This Week's Suggested Book from the Ashbrook Center (Monday, April 20, 1998)
 | | Who Killed Homer: The Demise of Classical Education and The Recovery of Greek Wisdom
by Victor Davis Hanson |
Free Press 290 pages, January 1998 Hardcover, 25.00 ISBN: 0684844532
A percentage of the proceeds from your purchase of this book from Amazon.com will benefit the Ashbrook Center.
An impassioned call to arms from two acclaimed classicists, Who Killed Homer? argues that if we lose our knowledge of the Greeks, we lose our understanding of who we are. With straightforward advice and informative reading lists, the authors present a highly useful primer for anyone who wants more knowledge of Classics, and thus of the beauty and perils of our own culture.
For over two millennia in the West, familiarity with the literature, art, philosophy, and values of the Classical World has been synonymous with education itself. The traditions of the Greeks explain why Western Culture is so uniquely dynamic and why its tenets of democracy, capitalism, materialism, personal freedom, civil liberty, and constitutional government are now sweeping the globe.

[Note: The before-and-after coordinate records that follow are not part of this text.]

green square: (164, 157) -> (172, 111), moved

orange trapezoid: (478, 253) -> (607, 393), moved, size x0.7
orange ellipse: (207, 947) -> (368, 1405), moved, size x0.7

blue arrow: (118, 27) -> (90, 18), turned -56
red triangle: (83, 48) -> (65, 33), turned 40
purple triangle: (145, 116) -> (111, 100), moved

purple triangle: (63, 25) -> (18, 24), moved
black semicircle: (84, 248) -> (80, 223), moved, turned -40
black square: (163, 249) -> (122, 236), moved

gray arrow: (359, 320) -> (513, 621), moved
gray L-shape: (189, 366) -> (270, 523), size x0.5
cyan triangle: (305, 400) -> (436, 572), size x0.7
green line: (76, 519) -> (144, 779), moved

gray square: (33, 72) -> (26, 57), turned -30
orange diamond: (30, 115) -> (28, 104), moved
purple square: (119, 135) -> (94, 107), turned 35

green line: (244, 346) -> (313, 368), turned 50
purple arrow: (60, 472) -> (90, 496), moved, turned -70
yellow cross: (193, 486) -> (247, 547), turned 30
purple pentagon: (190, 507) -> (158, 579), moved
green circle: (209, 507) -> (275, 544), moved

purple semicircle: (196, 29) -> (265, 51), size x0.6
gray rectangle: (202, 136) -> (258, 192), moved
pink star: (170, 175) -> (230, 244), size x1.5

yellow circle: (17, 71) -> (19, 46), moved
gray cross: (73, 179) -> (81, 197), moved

Yet at precisely the moment when the world has accepted the Western paradigm, the general public in America knows less about its cultural origins than ever before, as Classical education rapidly disappears from our high school and university curricula. Modernism alone is not the culprit. Rather, a new generation of Classicists—those humanists trained in the languages and literatures of Greece and Rome—forsook their responsibilities as stewards of the Western legacy. Either they saw the Classical World as shameful and exploitive and hence did their best to denigrate the Greeks, or they simply became careerists, abandoning the teaching of undergraduates in favor of esoteric and little-read academic research. Those who were to devote their lives to the Greeks have turned out to be entirely anti-Hellenic both in spirit and deed and hence have destroyed their own profession.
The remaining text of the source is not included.